I have a job assessment today that I need to prepare for, meaning I have literally no time to put something together. Re-try for tomorrow, but today you get to enjoy a beautiful hymn written by Proklos, so this post is not a loss for sure.

Proklos (Πρόκλος) was a Greek Neoplatonist philosopher, one of the last major Classical philosophers. He was alive from 8 February 412 AD to 17 April 485 AD, and amongst other things, he wrote five beautiful hymns about the Roman Gods, which can be interpreted for the Hellenic ones as well. The surviving works consist of two hymns to Venus (Aphrodite), one to the Sun (Helios), one to the Muses, and one to Minerva (Athena). Today, you are getting his hymn to the Muses, because I pra they give my mind and words wings today.

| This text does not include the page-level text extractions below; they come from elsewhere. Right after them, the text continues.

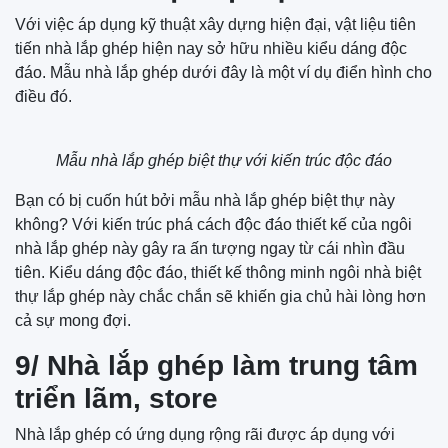
Với việc áp dụng kỹ thuật xây dựng hiện đại, vật liệu tiên
tiến nhà lắp ghép hiện nay sở hữu nhiều kiểu dáng độc
đáo. Mẫu nhà lắp ghép dưới đây là một ví dụ điển hình cho
điều đó.
Mẫu nhà lắp ghép biệt thự với kiến trúc độc đáo
Bạn có bị cuốn hút bởi mẫu nhà lắp ghép biệt thự này
không? Với kiến trúc phá cách độc đáo thiết kế của ngôi
nhà lắp ghép này gây ra ấn tượng ngay từ cái nhìn đầu
tiên. Kiểu dáng độc đáo, thiết kế thông minh ngôi nhà biệt
thự lắp ghép này chắc chắn sẽ khiến gia chủ hài lòng hơn
cả sự mong đợi.
9/ Nhà lắp ghép làm trung tâm
triển lãm, store
Nhà lắp ghép có ứng dụng rộng rãi được áp dụng với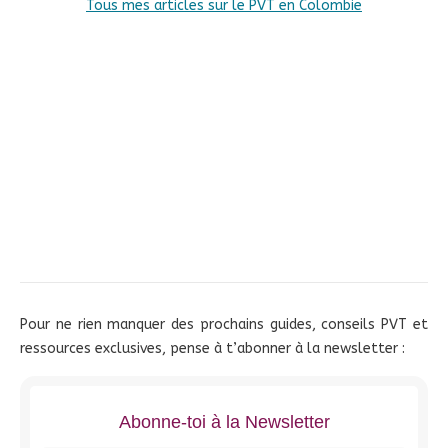
Tous mes articles sur le PVT en Colombie
Pour ne rien manquer des prochains guides, conseils PVT et
ressources exclusives, pense à t’abonner à la newsletter :
Abonne-toi à la Newsletter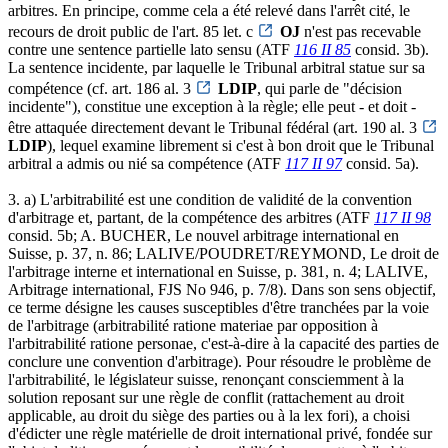
arbitres. En principe, comme cela a été relevé dans l'arrêt cité, le
recours de droit public de l'art. 85 let. c
OJ
n'est pas recevable
contre une sentence partielle lato sensu (ATF
116 II 85
consid. 3b).
La sentence incidente, par laquelle le Tribunal arbitral statue sur sa
compétence (cf. art. 186 al. 3
LDIP
, qui parle de "décision
incidente"), constitue une exception à la règle; elle peut - et doit -
être attaquée directement devant le Tribunal fédéral (art. 190 al. 3
LDIP
), lequel examine librement si c'est à bon droit que le Tribunal
arbitral a admis ou nié sa compétence (ATF
117 II 97
consid. 5a).
3. a) L'arbitrabilité est une condition de validité de la convention
d'arbitrage et, partant, de la compétence des arbitres (ATF
117 II 98
consid. 5b; A. BUCHER, Le nouvel arbitrage international en
Suisse, p. 37, n. 86; LALIVE/POUDRET/REYMOND, Le droit de
l'arbitrage interne et international en Suisse, p. 381, n. 4; LALIVE,
Arbitrage international, FJS No 946, p. 7/8). Dans son sens objectif,
ce terme désigne les causes susceptibles d'être tranchées par la voie
de l'arbitrage (arbitrabilité ratione materiae par opposition à
l'arbitrabilité ratione personae, c'est-à-dire à la capacité des parties de
conclure une convention d'arbitrage). Pour résoudre le problème de
l'arbitrabilité, le législateur suisse, renonçant consciemment à la
solution reposant sur une règle de conflit (rattachement au droit
applicable, au droit du siège des parties ou à la lex fori), a choisi
d'édicter une règle matérielle de droit international privé, fondée sur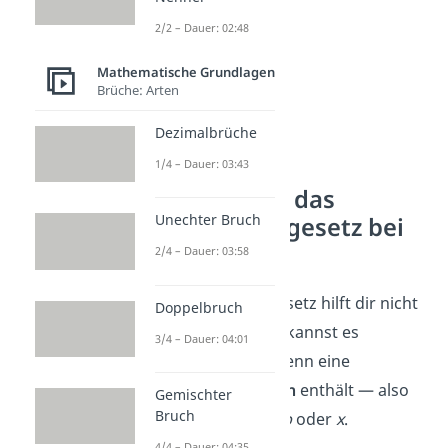
2/2 – Dauer: 02:48
Mathematische Grundlagen
Brüche: Arten
Dezimalbrüche
1/4 – Dauer: 03:43
Wie nutzt du das
Unechter Bruch
Kommutativgesetz bei
Variablen?
2/4 – Dauer: 03:58
Das Kommutativgesetz hilft dir nicht
Doppelbruch
nur mit Zahlen. Du kannst es
3/4 – Dauer: 04:01
genauso nutzen, wenn eine
Rechnung
Variablen
enthält — also
Gemischter
Bruch
Buchstaben wie
a, b
oder
x
.
4/4 – Dauer: 04:35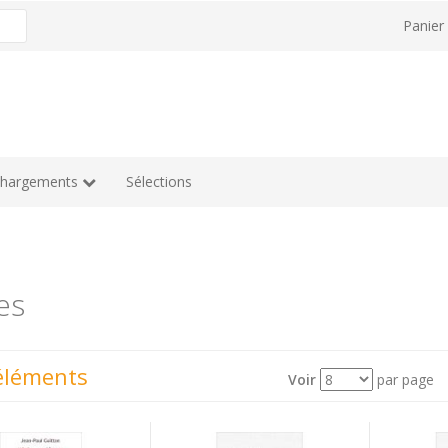
Panie
chargements
Sélections
es
éléments
Voir
par page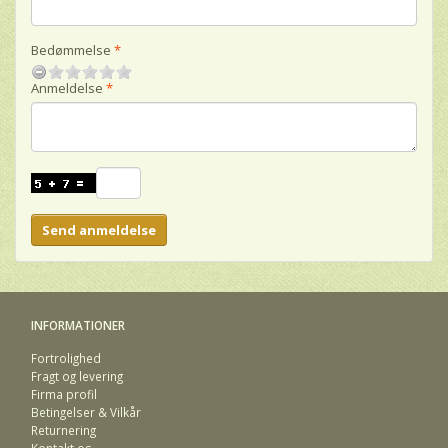
Bedømmelse
Anmeldelse
Send anmeldelse
INFORMATIONER
Fortrolighed
Fragt og levering
Firma profil
Betingelser & Vilkår
Returnering
Kontakt os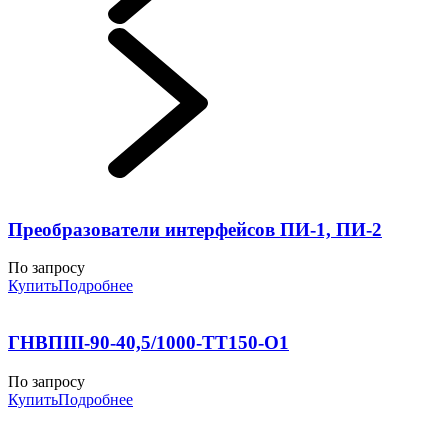
Преобразователи интерфейсов ПИ-1, ПИ-2
По запросу
Купить
Подробнее
ГНВПIII-90-40,5/1000-ТТ150-О1
По запросу
Купить
Подробнее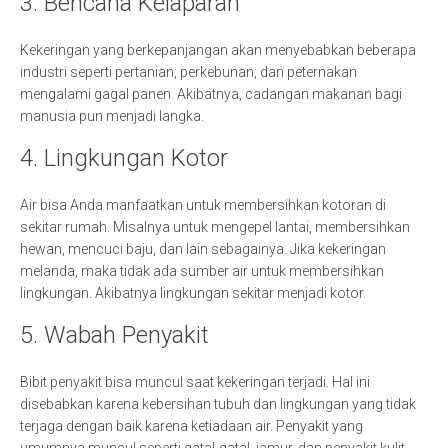
3. Bencana Kelaparan
Kekeringan yang berkepanjangan akan menyebabkan beberapa
industri seperti pertanian, perkebunan, dan peternakan
mengalami gagal panen. Akibatnya, cadangan makanan bagi
manusia pun menjadi langka.
4. Lingkungan Kotor
Air bisa Anda manfaatkan untuk membersihkan kotoran di
sekitar rumah. Misalnya untuk mengepel lantai, membersihkan
hewan, mencuci baju, dan lain sebagainya. Jika kekeringan
melanda, maka tidak ada sumber air untuk membersihkan
lingkungan. Akibatnya lingkungan sekitar menjadi kotor.
5. Wabah Penyakit
Bibit penyakit bisa muncul saat kekeringan terjadi. Hal ini
disebabkan karena kebersihan tubuh dan lingkungan yang tidak
terjaga dengan baik karena ketiadaan air. Penyakit yang
umumnya muncul seperti gatal-gatal, jamur, dan penyakit kulit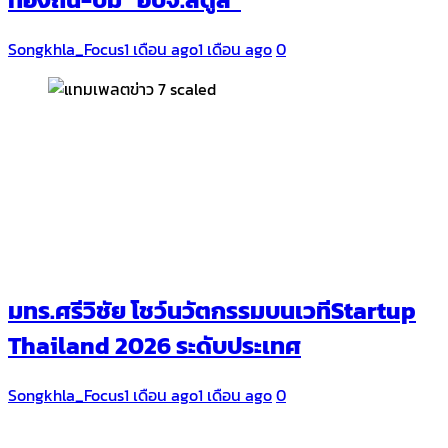
Songkhla_Focus
1 เดือน ago
1 เดือน ago
0
มทร.ศรีวิชัย โชว์นวัตกรรมบนเวทีStartup
Thailand 2026 ระดับประเทศ
Songkhla_Focus
1 เดือน ago
1 เดือน ago
0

A SACRED light I sing, which leads on high
Jove's nine famed daughters, ruler of the sky,
Whose splendours beaming o'er this sea of life,
On souls hard struggling with its storms of strife,
Through mystic rites perfective and refined,
(From books which stimulate the sluggish mind)
From earth's dire evils leads them to that shore,
Where grief and labour can infest no more;
And well instructs them how, with ardent wing,
From Lethe's deep, wide-spreading flood to spring,
And how once more their kindred stars to gain,
And ancient seats in truth's immortal plain,
From whence they wand'ring fell, thro' mad desire
Of matter's regions and allotments dire.
In me this rage repress, illustrious Nine!

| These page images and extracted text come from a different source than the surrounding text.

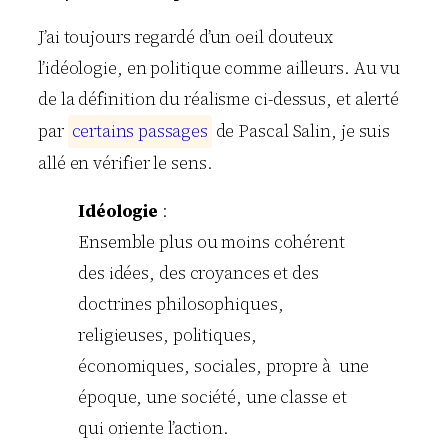
J’ai toujours regardé d’un oeil douteux
l’idéologie, en politique comme ailleurs. Au vu
de la définition du réalisme ci-dessus, et alerté
par
c
e
r
t
a
i
n
s
p
a
s
s
a
g
e
s
de Pascal Salin, je suis
allé en vérifier le sens.
Idéologie
:
Ensemble plus ou moins cohérent
des idées, des croyances et des
doctrines philosophiques,
religieuses, politiques,
économiques, sociales, propre à une
époque, une société, une classe et
qui oriente l’action.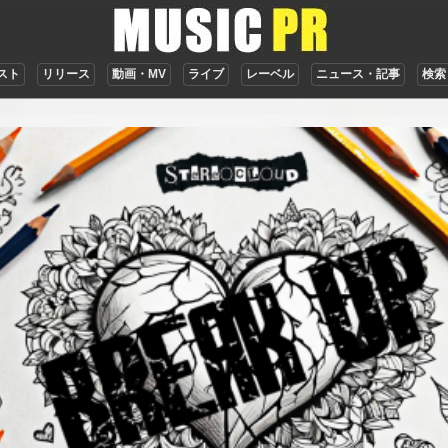
スト
リリース
動画・MV
ライブ
レーベル
ニュース・記事
検索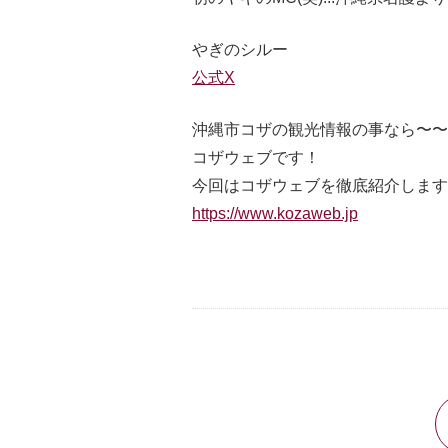
やぎのシルー
公式X
沖縄市コザの観光情報の事なら〜〜
コザウェブです！
今回はコザウェブを徹底紹介します
https://www.kozaweb.jp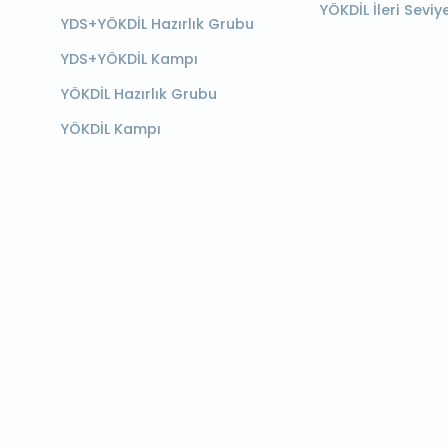
YÖKDİL İleri Seviy
YDS+YÖKDİL Hazırlık Grubu
YDS+YÖKDİL Kampı
YÖKDİL Hazırlık Grubu
YÖKDİL Kampı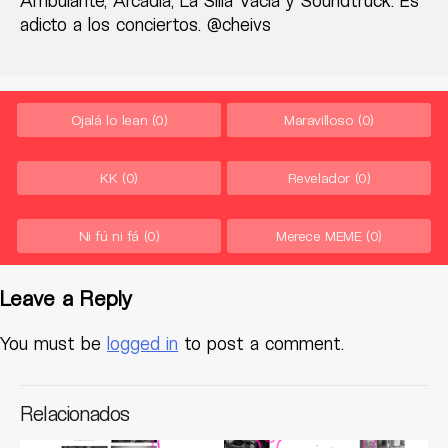
Ambulante, Arcadia, La Silla Vacía y Soundtruck. Es
adicto a los conciertos. @cheivs
Ojalá lo lean
(0)
Maravilloso
(0)
KK
(0)
Revelador
(0)
Ni fú ni fá
(0)
Merece MEME
(0)
Leave a Reply
You must be
logged in
to post a comment.
Relacionados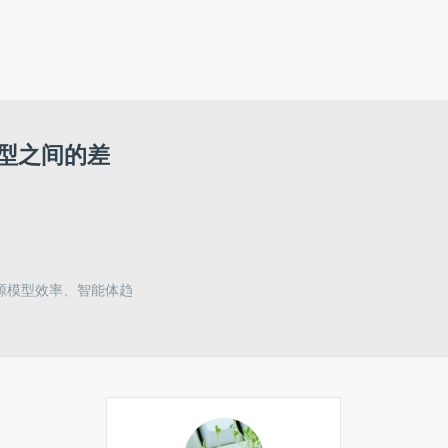
型之间的差
源模型效率、智能体趋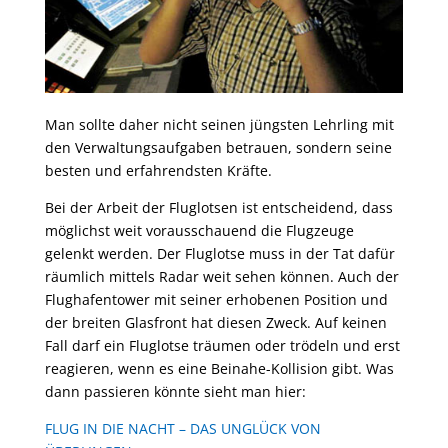
Man sollte daher nicht seinen jüngsten Lehrling mit
den Verwaltungsaufgaben betrauen, sondern seine
besten und erfahrendsten Kräfte.
Bei der Arbeit der Fluglotsen ist entscheidend, dass
möglichst weit vorausschauend die Flugzeuge
gelenkt werden. Der Fluglotse muss in der Tat dafür
räumlich mittels Radar weit sehen können. Auch der
Flughafentower mit seiner erhobenen Position und
der breiten Glasfront hat diesen Zweck. Auf keinen
Fall darf ein Fluglotse träumen oder trödeln und erst
reagieren, wenn es eine Beinahe-Kollision gibt. Was
dann passieren könnte sieht man hier:
FLUG IN DIE NACHT – DAS UNGLÜCK VON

And fill my mental eye with light divine.                           
Oh may the doctrines of the wise inspire
My soul with sacred Bacchanalian fire,
Lest men, with filthy piety replete,
From paths of beauteous light divert my feet.
Conduct my erring soul to sacred light,
From wand'ring generation's stormy night:
Wise thro' your volumes hence, the task be mine,
To sing in praise of eloquence divine,
Whose soothing power can charm the troubled soul,
And throbbing anguish and despair control.

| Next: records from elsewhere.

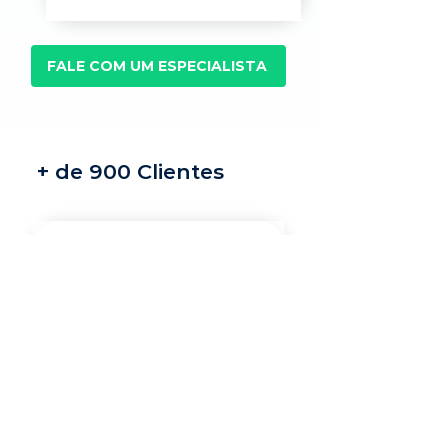
FALE COM UM ESPECIALISTA
+ de 900 Clientes
Recrutamento e
seleção
Nossos recrutadores
especialistas encontram
os melhores profissionais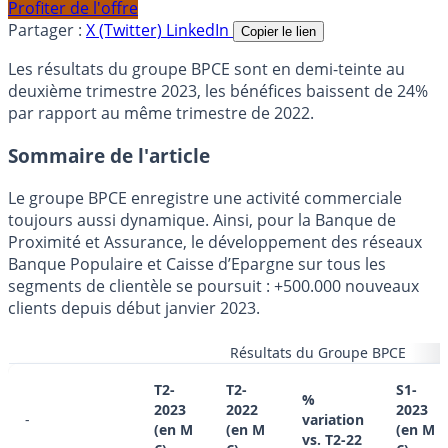
Profiter de l'offre
Partager :
X (Twitter)
LinkedIn
Copier le lien
Les résultats du groupe BPCE sont en demi-teinte au
deuxième trimestre 2023, les bénéfices baissent de 24%
par rapport au même trimestre de 2022.
Sommaire de l'article
Le groupe BPCE enregistre une activité commerciale
toujours aussi dynamique. Ainsi, pour la Banque de
Proximité et Assurance, le développement des réseaux
Banque Populaire et Caisse d’Epargne sur tous les
segments de clientèle se poursuit : +500.000 nouveaux
clients depuis début janvier 2023.
Résultats du Groupe BPCE
T2-
T2-
S1-
%
2023
2022
2023
-
variation
(en M
(en M
(en M
vs. T2-22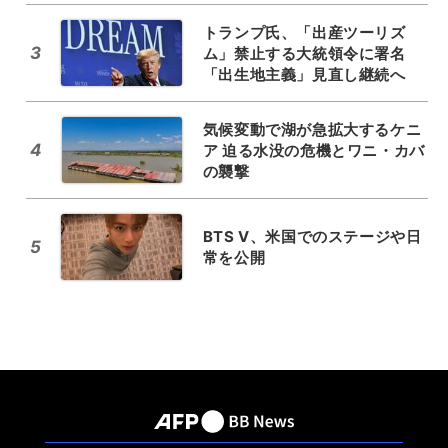
トランプ氏、「出産ツーリズ
3
ム」禁止する大統領令に署名
「出生地主義」見直し継続へ
気候変動で湖が急拡大するケニ
4
ア 迫る水没の危機とワニ・カバ
の襲撃
BTS V、米国でのステージや日
5
常を公開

Hear, splendid goddesses, of bounteous mind,
To whom the helm of wisdom is assigned,
And who the soul with all-attractive flame
Lead to the blest immortals whence she came,
From night profound enabling her to rise,
Forsake dull earth, and gain her native skies,
And with unclouded splendour fill the mind,
By rites ineffable of hymns refin'd.
Hear, mighty saviours! and with holy light,
While reading works divine illume my sight,
And dissipate these mists, that I may learn
Immortal gods from mortals to discern;
Lest, plunged in drowsy Lethe's black abyss,
Some baneful daemon keep my soul from bliss;
And lest deep merged in Hyle's stormy mire,
Her powers reluctant suffer tortures dire,
And some chill Fury with her freezing chain,
In ling'ring lethargy my life detain.
All-radiant governors of wisdom's light,
To me now hast'ning from the realms of night,
And ardent panting for the coast of day,
Thro' sacred rites benignant point the way,
And mystic knowledge of my view disclose,
Since this for ever from your nature flows.


Thomas Taylor, who translated this version of the hymn, notes that Proklos, in his Scholia on the Cratylus, beautifully observes as follows, concerning the Muses:

"The whole world is bound in indissoluble bonds from Apollo and the Muses, and is both one and all-perfect, through the communications of these divinities; possessing the former through the Apollonical monad, + but its all-perfect subsistence through the number of the Muses. For the number nine, which is generated from the first perfect number, (that is, three) is, through similitude and sameness, accommodated to the multiform causes of the mundane order and harmony; all of them at the same time being collected into one summit for the purpose of producing one consummate perfection; for the Muses generate the variety of reasons with which the world is replete; but Apollo comprehends in union all the multitude of these. And the Muses give subsistence to the harmony of soul; but Apollo is the leader of intellectual and indivisible harmony. The Muses distribute the phenomena according to harmonical reasons; but Apollo comprehends unapparent and separate harmony. And though both give subsistence to the same things, yet the Muses effect this according to number, but Apollo according to union. And the Muses indeed distribute the unity of Apollo; but Apollo unites and contains harmonic multitude: for the multitude of the Muses proceeds from the essence of Musagetes, which is both separate and subsists according to the nature of the one."